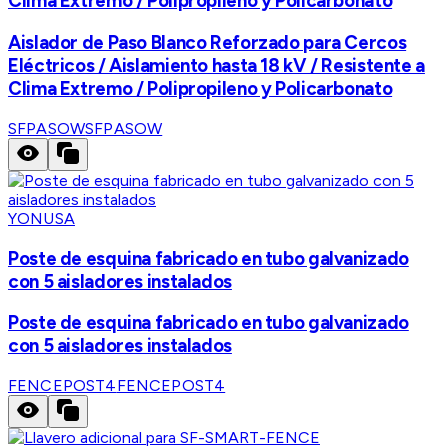
Clima Extremo / Polipropileno y Policarbonato
Aislador de Paso Blanco Reforzado para Cercos
Eléctricos / Aislamiento hasta 18 kV / Resistente a
Clima Extremo / Polipropileno y Policarbonato
SFPASOW
SFPASOW
YONUSA
Poste de esquina fabricado en tubo galvanizado
con 5 aisladores instalados
Poste de esquina fabricado en tubo galvanizado
con 5 aisladores instalados
FENCEPOST4
FENCEPOST4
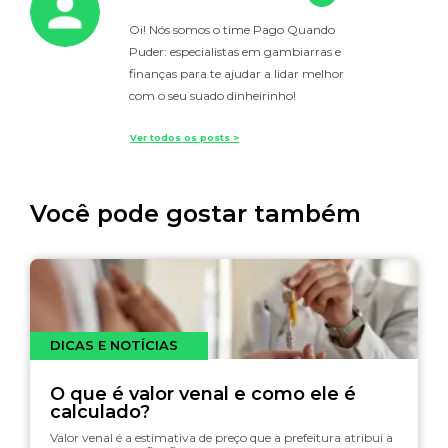
Oi! Nós somos o time Pago Quando
Puder: especialistas em gambiarras e
finanças para te ajudar a lidar melhor
com o seu suado dinheirinho!
Ver todos os posts >
Você pode gostar também
DICAS E NOTÍCIAS
O que é valor venal e como ele é
calculado?
Valor venal é a estimativa de preço que a prefeitura atribui a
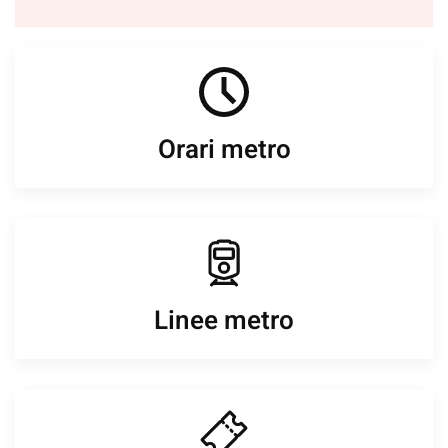
Orari metro
Linee metro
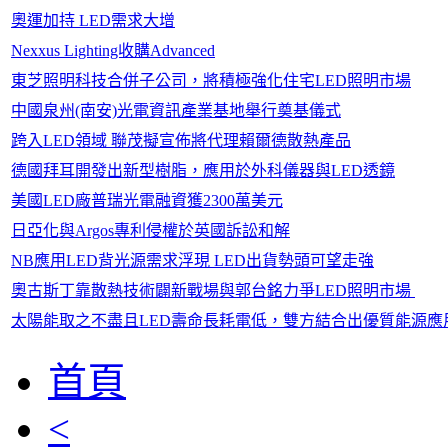
奧運加持 LED需求大增
Nexxus Lighting收購Advanced
東芝照明科技合併子公司，將積極強化住宅LED照明市場
中國泉州(南安)光電資訊產業基地舉行奠基儀式
跨入LED領域 聯茂擬宣佈將代理賴爾德散熱產品
德國拜耳開發出新型樹脂，應用於外科儀器與LED透鏡
美國LED廠普瑞光電融資獲2300萬美元
日亞化與Argos專利侵權於英國訴訟和解
NB應用LED背光源需求浮現 LED出貨勢頭可望走強
奧古斯丁靠散熱技術闢新戰場與郭台銘力爭LED照明市場
太陽能取之不盡且LED壽命長耗電低，雙方結合出優質能源應
首頁
<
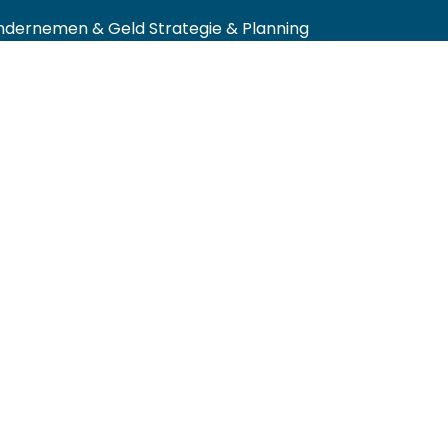
ndernemen & Geld
Strategie & Planning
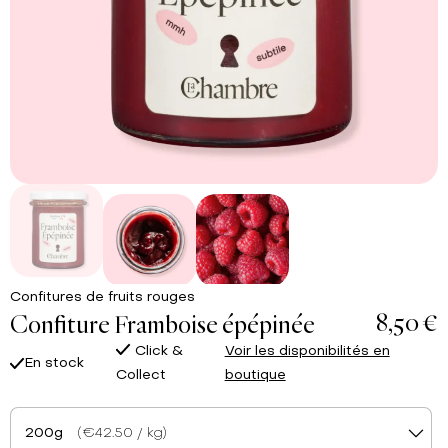
Confitures de fruits rouges
8,50 €
Confiture Framboise épépinée
Click &
Voir les disponibilités en
En stock
Collect
boutique
200g
(€42.50 / kg)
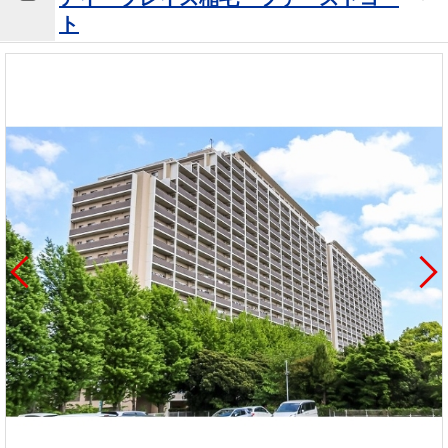
を探
本社地
ニュース
ト
沿革
す
売却
会員ページ
図
リリース
投
時手
事業
資
取り
用物
会社案内
閉じる
用
金額
件を
（電子ブ
物
試算
探す
ック版）
件
を
売却向け
周辺相場
住まい1プ
探
サービス
検索
ラス（お
す
役立ちコ
ラム）
購入向け
住宅ロー
住まい1プ
住まいと
売却ガイ
サービス
ンシミュ
ラス（お
暮らしの
ド
レーショ
役立ちコ
税金の本
ン
ラム）
（電子ブ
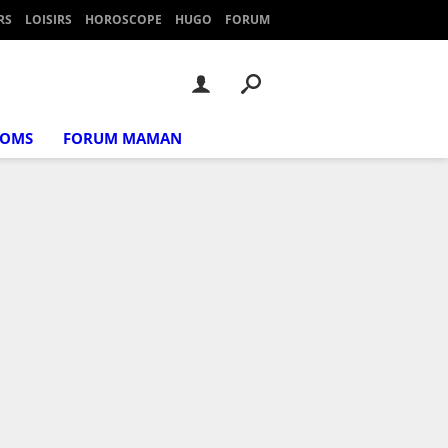
RS
LOISIRS
HOROSCOPE
HUGO
FORUM
NOMS
FORUM MAMAN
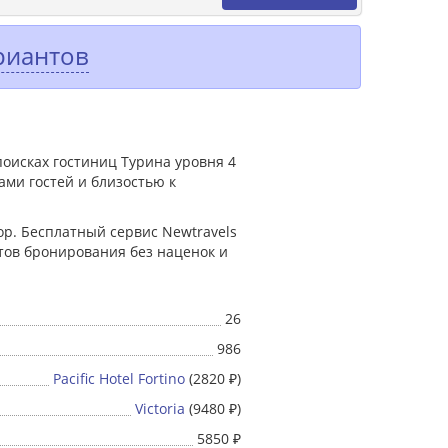
риантов
поисках гостиниц Турина уровня 4
ми гостей и близостью к
р. Бесплатный сервис Newtravels
тов бронирования без наценок и
26
986
Pacific Hotel Fortino
(2820 ₽)
Victoria
(9480 ₽)
5850 ₽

ACTION ITEM: Find how many lines in the material hold the word "para" and state that number alone.

EXERCISE OUTPUT: 2